The number of E-coli mastitis cases on dairy farmers has doubled this spring compared to the same period last year, according to a Co. Limerick-based vet.
Edwin Murphy, a veterinary with Adare Veterinary Clinic, said that it has been an early spring as most of the better dairy farms in his practice have 66% of their cows calved.
However, earlier calving and not being able to get cows out to grass has caused some serious issues with mastitis.
The practice, which covers about 10,000 dairy cows on an annual basis, has seen a high rate of call outs to deal with cows suffering from mastitis.
But, the number of really severe cases are beginning to drop as farmers take advantage of the dry weather to get their cows out to grass, he said.

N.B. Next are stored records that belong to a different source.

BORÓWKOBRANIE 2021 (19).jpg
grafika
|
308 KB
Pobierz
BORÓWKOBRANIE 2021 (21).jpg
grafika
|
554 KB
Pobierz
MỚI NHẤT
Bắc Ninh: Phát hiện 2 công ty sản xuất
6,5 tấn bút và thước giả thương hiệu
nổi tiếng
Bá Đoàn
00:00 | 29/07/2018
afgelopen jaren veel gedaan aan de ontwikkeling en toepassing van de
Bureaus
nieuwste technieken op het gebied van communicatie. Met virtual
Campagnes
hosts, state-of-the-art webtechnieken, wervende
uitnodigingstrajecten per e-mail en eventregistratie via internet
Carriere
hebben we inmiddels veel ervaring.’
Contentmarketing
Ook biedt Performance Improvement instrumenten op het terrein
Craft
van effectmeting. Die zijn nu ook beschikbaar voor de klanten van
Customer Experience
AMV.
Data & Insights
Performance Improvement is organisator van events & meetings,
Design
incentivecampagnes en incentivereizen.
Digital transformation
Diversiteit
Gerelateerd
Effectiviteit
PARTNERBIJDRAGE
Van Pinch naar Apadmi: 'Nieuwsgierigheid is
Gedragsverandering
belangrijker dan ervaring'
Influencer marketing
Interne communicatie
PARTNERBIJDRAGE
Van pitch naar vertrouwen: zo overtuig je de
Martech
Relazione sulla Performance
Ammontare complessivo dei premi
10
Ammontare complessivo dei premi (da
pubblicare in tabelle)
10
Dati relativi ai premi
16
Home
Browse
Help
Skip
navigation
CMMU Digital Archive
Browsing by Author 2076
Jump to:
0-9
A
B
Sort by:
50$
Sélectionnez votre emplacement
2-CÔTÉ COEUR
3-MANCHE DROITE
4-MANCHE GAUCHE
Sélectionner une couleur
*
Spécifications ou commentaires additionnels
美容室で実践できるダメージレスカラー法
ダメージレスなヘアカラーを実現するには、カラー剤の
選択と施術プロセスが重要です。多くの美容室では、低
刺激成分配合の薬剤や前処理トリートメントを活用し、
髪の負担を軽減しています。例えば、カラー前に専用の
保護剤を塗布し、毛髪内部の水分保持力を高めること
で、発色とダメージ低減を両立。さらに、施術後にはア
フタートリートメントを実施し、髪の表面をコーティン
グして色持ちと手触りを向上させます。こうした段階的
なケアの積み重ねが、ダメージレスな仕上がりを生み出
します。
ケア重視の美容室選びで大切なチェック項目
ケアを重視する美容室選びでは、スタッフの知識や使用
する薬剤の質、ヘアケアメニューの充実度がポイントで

Delayed turn out is having a negative impact on the health of both beef and dairy herds in Co. Meath, according to Veterinary Surgeon Frank O'Sullivan of the Patrick Farrelly and Partners Veterinary Practice.
The number of cows treated for mastitis in the first two months of 2016 has jumped by 5% on the same time in 2015, he said, with the longer housing period creating problems on farm.
"It is difficult to get animals out to grass and we are starting to see some overcrowding of calving facilities.
The bugs are having a field day and calves are presenting with increased levels of diarrohea, older calves are experiencing cases of respiratory disease and pneumonia.
O'Sullivan said there has been a 10% increase in both beef and dairy calves presenting with scour.
Furthermore, Mountbellew-based vet Conor Geraghty said there is potential for increased calf mortality in dairy herds this spring.
Geraghty said that mortality could become a major issue on dairy herds which have expanded heavily, as the calving facilities may not be adequate for the extra numbers.
There was a lot of investment on dairy farms, but calf houses generally weren't touched.
Geraghty, of the Geraghty and Neary Veterinary Clinic in Mountbellew said that limited calf housing really becomes a problem if the herd goes down with TB.